Consolidation in residential real estate is expected to accelerate further, with the market share of large listed developers expected to grow over the next two to three years. Indeed, buyers are turning to the major listed brands.
The pan-India residential market share of major listed developers will rise from 25% in FY21 to 29% in FY24, according to a recent report by ICICI Securities.
“Most developers in the listed space have aggressive launch plans starting in the second half of this fiscal year and are looking to grow at a double-digit sales CAGR (compound annual growth rate) over the next two to three years. This will lead to market share gains assuming industry size remains stagnant. We assume that the overall annual value of sales in the residential market will remain similar to fiscal year 2023 and 24 levels,” said said Adhidev Chattopadhyay, vice president, equity research – real estate – at ICICI Securities.
Chattopadhyay believes that due to healthy balance sheets, access to capital and the crowding out of many unlisted developers, the market share of large organized developers is expected to grow further over the next two to three years.

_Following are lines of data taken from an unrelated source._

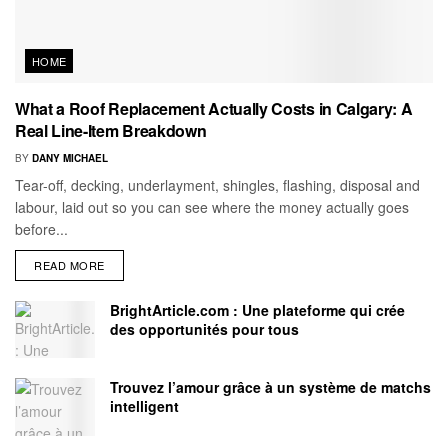
HOME
What a Roof Replacement Actually Costs in Calgary: A
Real Line-Item Breakdown
BY
DANY MICHAEL
Tear-off, decking, underlayment, shingles, flashing, disposal and
labour, laid out so you can see where the money actually goes
before...
READ MORE
BrightArticle.com : Une plateforme qui crée
des opportunités pour tous
Trouvez l’amour grâce à un système de matchs
intelligent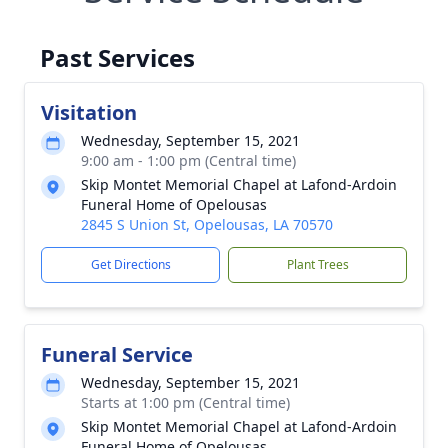
Past Services
Visitation
Wednesday, September 15, 2021
9:00 am - 1:00 pm (Central time)
Skip Montet Memorial Chapel at Lafond-Ardoin
Funeral Home of Opelousas
2845 S Union St, Opelousas, LA 70570
Get Directions
Plant Trees
Funeral Service
Wednesday, September 15, 2021
Starts at 1:00 pm (Central time)
Skip Montet Memorial Chapel at Lafond-Ardoin
Funeral Home of Opelousas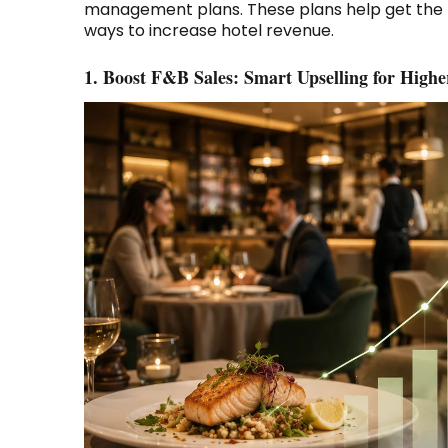
management plans. These plans help get the r
ways to increase hotel revenue.
1. Boost F&B Sales: Smart Upselling for High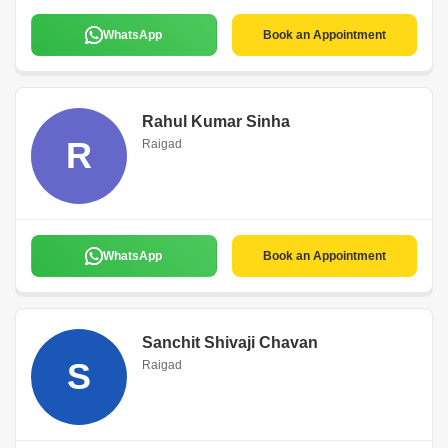
WhatsApp
Book an Appointment
Rahul Kumar Sinha
R
Raigad
WhatsApp
Book an Appointment
Sanchit Shivaji Chavan
S
Raigad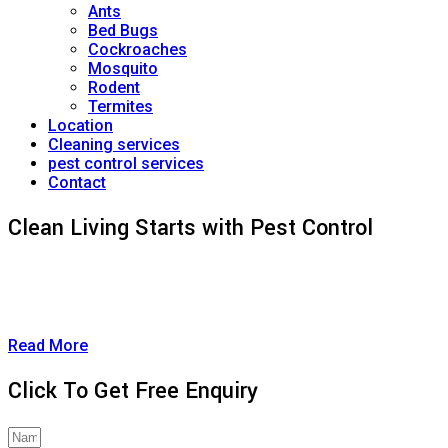
Ants
Bed Bugs
Cockroaches
Mosquito
Rodent
Termites
Location
Cleaning services
pest control services
Contact
Clean Living Starts with Pest Control
A clean and healthy home goes beyond just dusting and
vacuuming—it starts with eliminating the pests you can’t
always see.
Read More
Click To Get Free Enquiry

For example, Godrej Properties is looking to invest $1 billion over the next two years to acquire land and develop properties. It is looking to have a sales reservation of Rs 10,000 crore by FY23.
Pirojsha Godrej, Chairman of Godrej Properties, in the latest annual report, said the company remains committed to two medium-term goals of being among the top promoters by value of home sales and achieving return on equity ( RoE) of more than 20%. . “Progress in market share gains has been encouraging and, combined with continued momentum in adding new projects, puts us on track for the first of our two medium-term goals,” he said. declared.
Godrej Properties is looking to launch 13 million square feet of residential projects in FY22.
Bengaluru-based Prestige Estates Projects is also looking to increase its market share by 50-100% in its main market of Bengaluru over the next three to four years, its chairman and managing director Irfan Razack said. The company aims to have sales bookings of Rs 10,000 crore by FY25 or even earlier, Razack added.
According to Prestige management, residential launches of 12 to 15 million square feet have been planned between September 2021 and March 2022 in South India, NCR (Delhi) and Mumbai.
Ratings firm ICRA, in a recent report, said homebuyers looked at completed inventory and developers with a track record of on-time, quality project completion. This led to an increase in market share for the top nine listed real estate players, from 9% of sales in FY17 to over 16% in FY21.
Anuj Puri, President of Anarock Property Consultants, said that amid demonetization, the Real Estate Regulatory Authority and the Goods and Services Tax (GST) regime, consolidation within the real estate sector was on the rise. It has seen an increase in the dominance of organized and branded players.
“The Covid-19 pandemic has only accelerated this wave of consolidation with financially strong and organized developers gaining more market share. Buyer preferences have also boosted the supply and sales share of these actors,” he said.
According to Anarock, of the total sales of approximately 2.03 lakh units in the top seven cities in FY2017, the share of the top eight listed players was 6% and that of the top unlisted players was 11%. . About 83% of the shares were unorganized players.
In FY21, of the total number of units sold (about 1.58 lakh units), the share of top 8 listed developers was 22%, the share of top unlisted players was 18% while that of the others was only 60%.